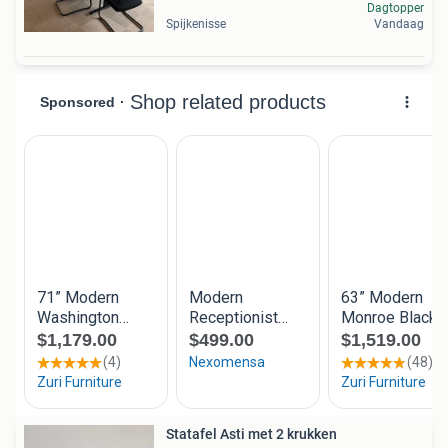
Dagtopper
Spijkenisse
Vandaag
Statafel Asti met 2 krukken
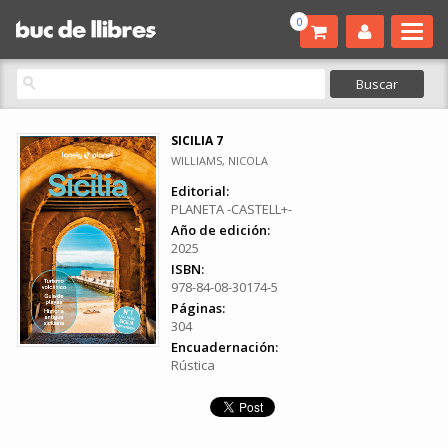
0
SICILIA 7
WILLIAMS, NICOLA
Editorial:
PLANETA -CASTELL+-
Año de edición:
2025
ISBN:
978-84-08-30174-5
Páginas:
304
Encuadernación:
Rústica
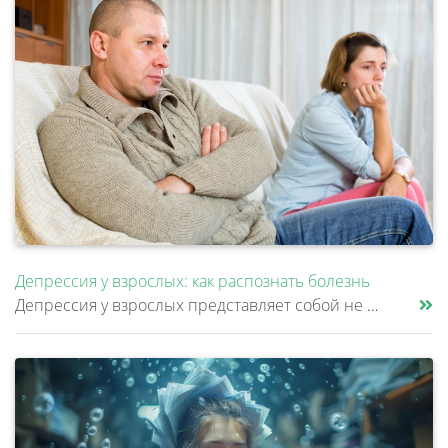
Депрессия у взрослых: как распознать болезнь
Депрессия у взрослых представляет собой не просто временное ухудшение настроения, а клиническое расстройство, затрагиваю......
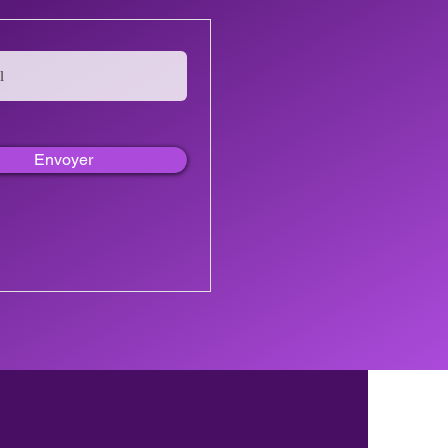
Envoyer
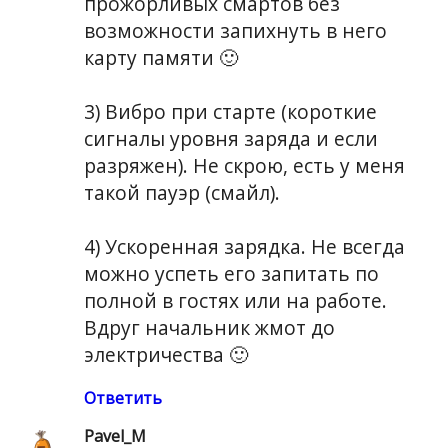
прожорливых смартов без
возможности запихнуть в него
карту памяти 🙂
3) Вибро при старте (короткие
сигналы уровня заряда и если
разряжен). Не скрою, есть у меня
такой пауэр (смайл).
4) Ускоренная зарядка. Не всегда
можно успеть его запитать по
полной в гостях или на работе.
Вдруг начальник жмот до
электричества 🙂
Ответить
Pavel_M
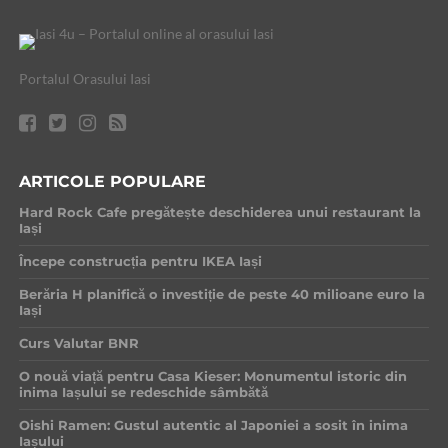
Portalul Orasului Iasi
ARTICOLE POPULARE
Hard Rock Cafe pregătește deschiderea unui restaurant la
Iași
Începe construcția pentru IKEA Iași
Berăria H planifică o investiție de peste 40 milioane euro la
Iași
Curs Valutar BNR
O nouă viață pentru Casa Kieser: Monumentul istoric din
inima Iașului se redeschide sâmbătă
Oishi Ramen: Gustul autentic al Japoniei a sosit în inima
Iașului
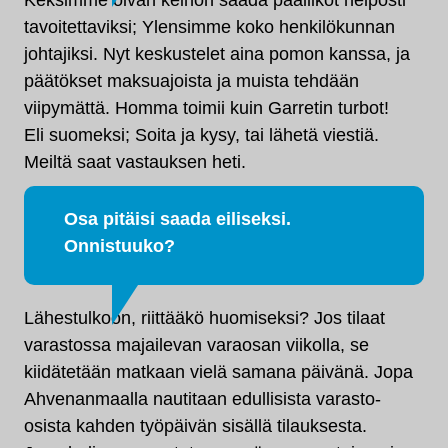
Keksimme oivan keinon saada päälliköt helposti
tavoitettaviksi; Ylensimme koko henkilökunnan
johtajiksi. Nyt keskustelet aina pomon kanssa, ja
päätökset maksuajoista ja muista tehdään
viipymättä. Homma toimii kuin Garretin turbot!
Eli suomeksi; Soita ja kysy, tai lähetä viestiä.
Meiltä saat vastauksen heti.
Osa pitäisi saada eiliseksi.
Onnistuuko?
Lähestulkoon, riittääkö huomiseksi? Jos tilaat
varastossa majailevan varaosan viikolla, se
kiidätetään matkaan vielä samana päivänä. Jopa
Ahvenanmaalla nautitaan edullisista varasto-
osista kahden työpäivän sisällä tilauksesta.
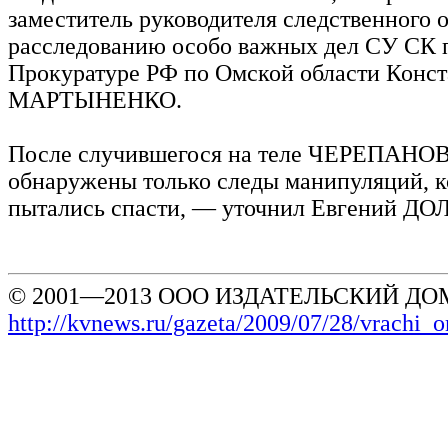
заместитель руководителя следственного о
расследованию особо важных дел СУ СК 
Прокуратуре РФ по Омской области Конс
МАРТЫНЕНКО.
После случившегося на теле ЧЕРЕПАНО
обнаружены только следы манипуляций, к
пытались спасти, — уточнил Евгений Д
© 2001—2013 ООО ИЗДАТЕЛЬСКИЙ ДОМ
http://kvnews.ru/gazeta/2009/07/28/vrachi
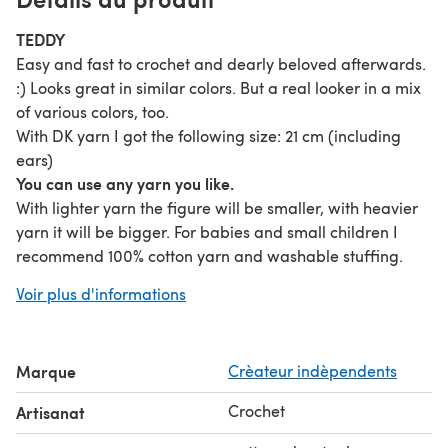
TEDDY
Easy and fast to crochet and dearly beloved afterwards.
:) Looks great in similar colors. But a real looker in a mix
of various colors, too.
With DK yarn I got the following size: 21 cm (including
ears)
You can use any yarn you like.
With lighter yarn the figure will be smaller, with heavier
yarn it will be bigger. For babies and small children I
recommend 100% cotton yarn and washable stuffing.
This pattern contains lots of reference pictures and step-
Voir plus d'informations
by-step-instructions (photo tutorial);
7 pages of pattern;
27 pages of step-by-step instructions;
Marque
Crèateur indèpendents
US crochet terms
COPYRIGHT
Crochet
Artisanat
✿ The pattern is mine. Do not (re)sell this pattern,
including translations to other languages and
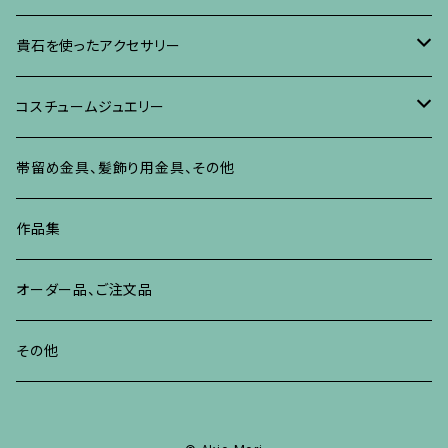
ネックレス、ペンダント
イヤリング、ピアス
ブローチ
ブレスレット、その他
朴の木やポプラに蒔絵のアクセサリー
ネックレス、ペンダント
イヤリング、ピアス
ブローチ
貴石を使ったアクセサリー
リング
ネックレス、ペンダント
イヤリング、ピアス
ブローチ
その他の蒔絵のアクセサリー
リング
ネックレス、ペンダント
イヤリング、ピアス
ブローチ
コスチュームジュエリー
ブレスレット、バングル、その他
リング
ネックレス、ペンダント
イヤリング・ピアス
ブレスレット、バングル、その他
リング
ネックレス、ペンダント
イヤリング、ピアス
ブローチ
帯留め金具、髪飾り用金具、その他
その他
ネックレス、ペンダント
ブレスレット、バングル、その他
ブレスレット、その他
ネックレス、ペンダント
イヤリング、ピアス
作品集
リング
リング
リング
ネックレス、ペンダント
オーダー品、ご注文品
ブレスレット、バングル、その他
ブレスレット、バングル
リング
その他
その他
ブレスレット、バングル、その他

·····

**THE TASK**: Could you repeat every entry above exactly, with each picture omitted?

**SOLVED EXERCISE**:
Dagtopper
Spijkenisse
Vandaag
Statafel Asti met 2 krukken
0
SICILIA 7
WILLIAMS, NICOLA
Editorial:
PLANETA -CASTELL+-
Año de edición:
2025
ISBN:
978-84-08-30174-5
Páginas:
304
Encuadernación:
Rústica
Депрессия у взрослых: как распознать болезнь
Депрессия у взрослых представляет собой не просто временное ухудшение настроения, а клиническое расстройство, затрагиваю......
Envoyer
прожорливых смартов без
возможности запихнуть в него
карту памяти 🙂
3) Вибро при старте (короткие
сигналы уровня заряда и если
разряжен). Не скрою, есть у меня
такой пауэр (смайл).
4) Ускоренная зарядка. Не всегда
можно успеть его запитать по
полной в гостях или на работе.
Вдруг начальник жмот до
электричества 🙂
Ответить
Pavel_M
Portalul Orasului Iasi
ARTICOLE POPULARE
Hard Rock Cafe pregătește deschiderea unui restaurant la
Iași
Începe construcția pentru IKEA Iași
Berăria H planifică o investiție de peste 40 milioane euro la
Iași
Curs Valutar BNR
O nouă viață pentru Casa Kieser: Monumentul istoric din
inima Iașului se redeschide sâmbătă
Oishi Ramen: Gustul autentic al Japoniei a sosit în inima
Iașului
Keksimme oivan keinon saada päälliköt helposti
tavoitettaviksi; Ylensimme koko henkilökunnan
johtajiksi. Nyt keskustelet aina pomon kanssa, ja
päätökset maksuajoista ja muista tehdään
viipymättä. Homma toimii kuin Garretin turbot!
Eli suomeksi; Soita ja kysy, tai lähetä viestiä.
Meiltä saat vastauksen heti.
Osa pitäisi saada eiliseksi.
Onnistuuko?
Lähestulkoon, riittääkö huomiseksi? Jos tilaat
varastossa majailevan varaosan viikolla, se
kiidätetään matkaan vielä samana päivänä. Jopa
Ahvenanmaalla nautitaan edullisista varasto-
osista kahden työpäivän sisällä tilauksesta.
заместитель руководителя следственного о
расследованию особо важных дел СУ СК 
Прокуратуре РФ по Омской области Конс
МАРТЫНЕНКО.
После случившегося на теле ЧЕРЕПАНО
обнаружены только следы манипуляций, к
пытались спасти, — уточнил Евгений Д
© 2001—2013 ООО ИЗДАТЕЛЬСКИЙ ДОМ
http://kvnews.ru/gazeta/2009/07/28/vrachi
TEDDY
Easy and fast to crochet and dearly beloved afterwards.
:) Looks great in similar colors. But a real looker in a mix
of various colors, too.
With DK yarn I got the following size: 21 cm (including
ears)
You can use any yarn you like.
With lighter yarn the figure will be smaller, with heavier
yarn it will be bigger. For babies and small children I
recommend 100% cotton yarn and washable stuffing.
This pattern contains lots of reference pictures and step-
Voir plus d'informations
by-step-instructions (photo tutorial);
7 pages of pattern;
27 pages of step-by-step instructions;
Marque
Crèateur indèpendents
US crochet terms
COPYRIGHT
Crochet
Artisanat
✿ The pattern is mine. Do not (re)sell this pattern,
including translations to other languages and
ネックレス、ペンダント
イヤリング、ピアス
ブローチ
ブレスレット、その他
朴の木やポプラに蒔絵のアクセサリー
ネックレス、ペンダント
イヤリング、ピアス
ブローチ
貴石を使ったアクセサリー
リング
ネックレス、ペンダント
イヤリング、ピアス
ブローチ
その他の蒔絵のアクセサリー
リング
ネックレス、ペンダント
イヤリング、ピアス
ブローチ
コスチュームジュエリー
ブレスレット、バングル、その他
リング
ネックレス、ペンダント
イヤリング・ピアス
ブレスレット、バングル、その他
リング
ネックレス、ペンダント
イヤリング、ピアス
ブローチ
帯留め金具、髪飾り用金具、その他
その他
ネックレス、ペンダント
ブレスレット、バングル、その他
ブレスレット、その他
ネックレス、ペンダント
イヤリング、ピアス
作品集
リング
リング
リング
ネックレス、ペンダント
オーダー品、ご注文品
ブレスレット、バングル、その他
ブレスレット、バングル
リング
その他
その他
ブレスレット、バングル、その他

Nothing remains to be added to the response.